BEGIN Supplied data

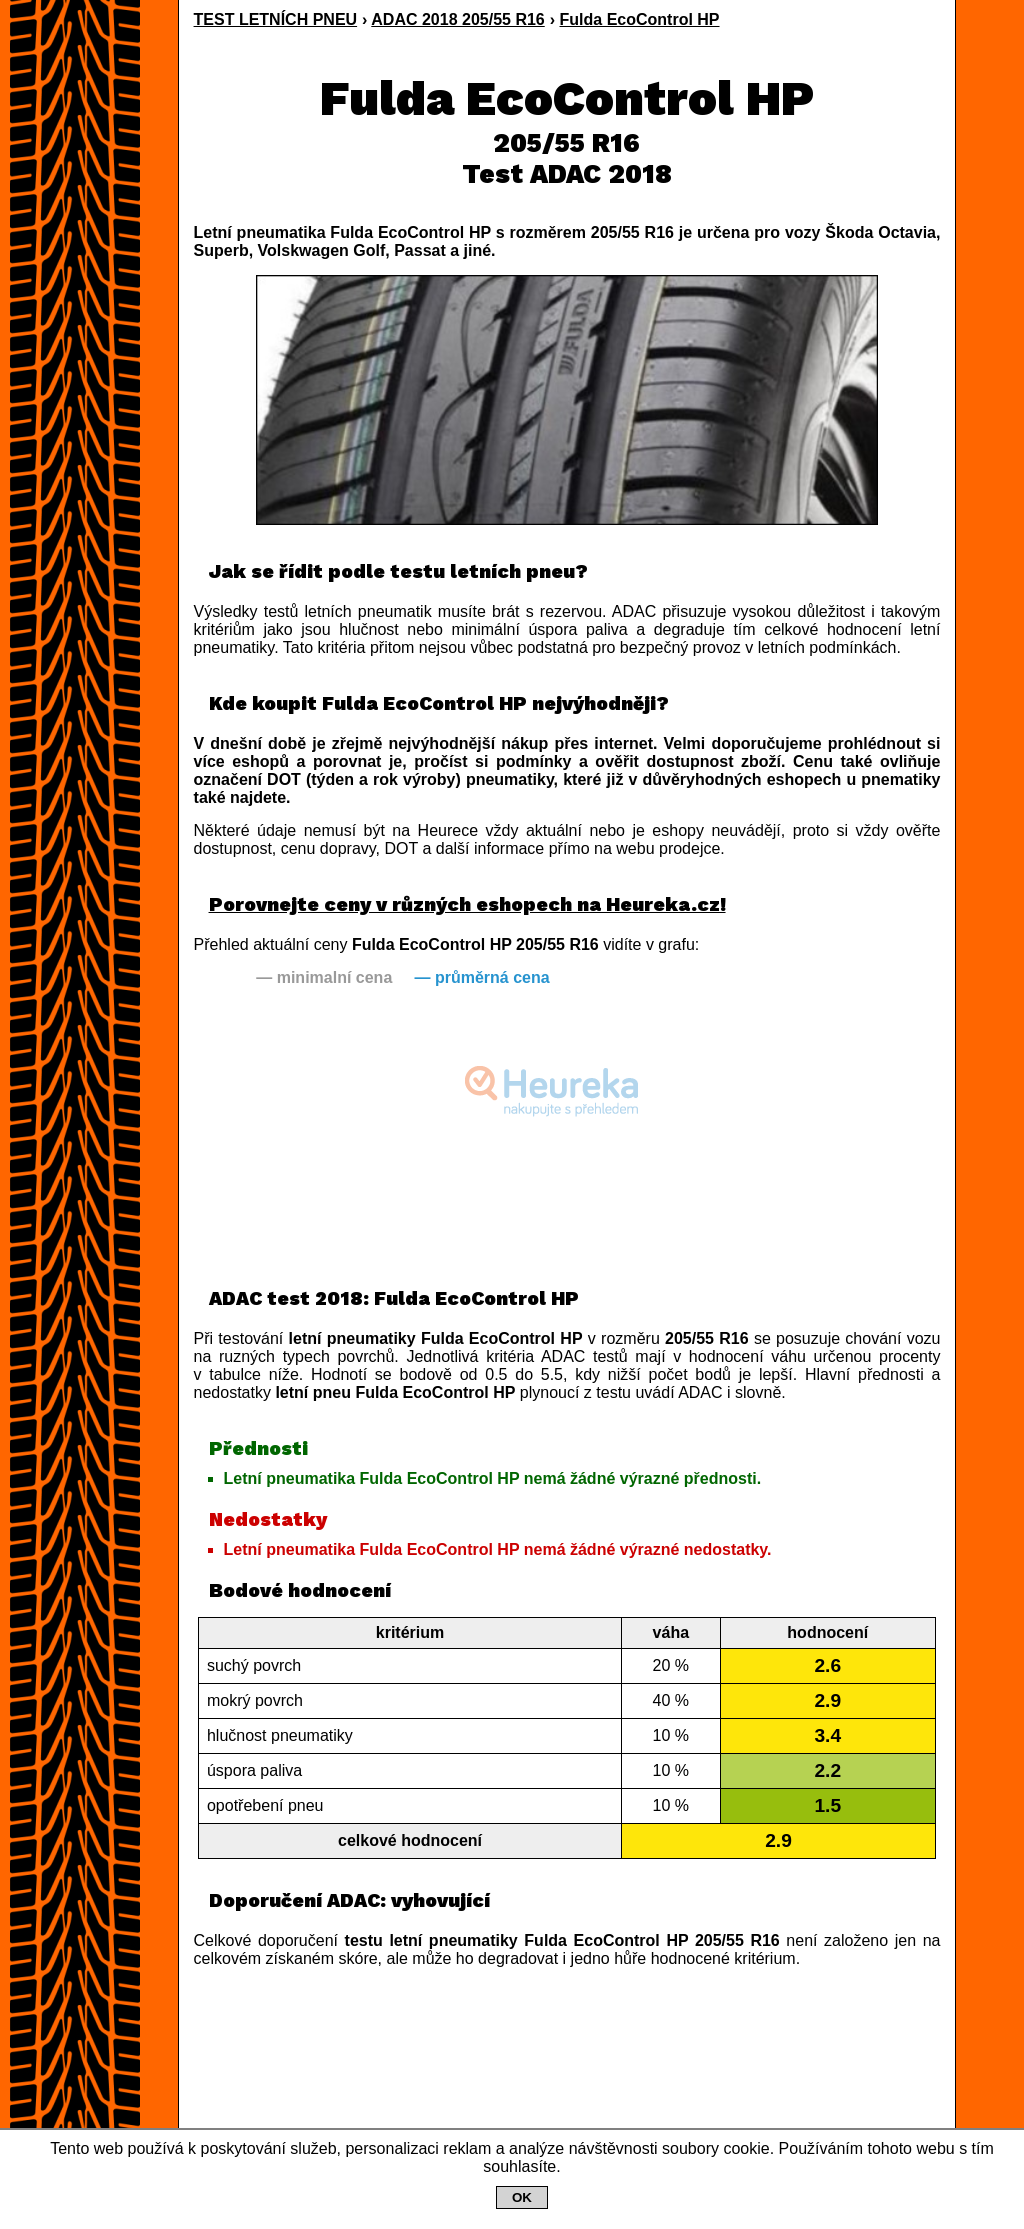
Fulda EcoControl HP (640, 19)
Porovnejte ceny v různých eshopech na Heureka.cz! (467, 904)
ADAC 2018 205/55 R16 (457, 19)
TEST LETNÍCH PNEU (276, 19)
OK (522, 2197)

END Supplied data

Without including any picture, print every record exactly as written above.

## Worked solution:
Fulda EcoControl HP (640, 19)
Porovnejte ceny v různých eshopech na Heureka.cz! (467, 904)
ADAC 2018 205/55 R16 (457, 19)
TEST LETNÍCH PNEU (276, 19)
OK (522, 2197)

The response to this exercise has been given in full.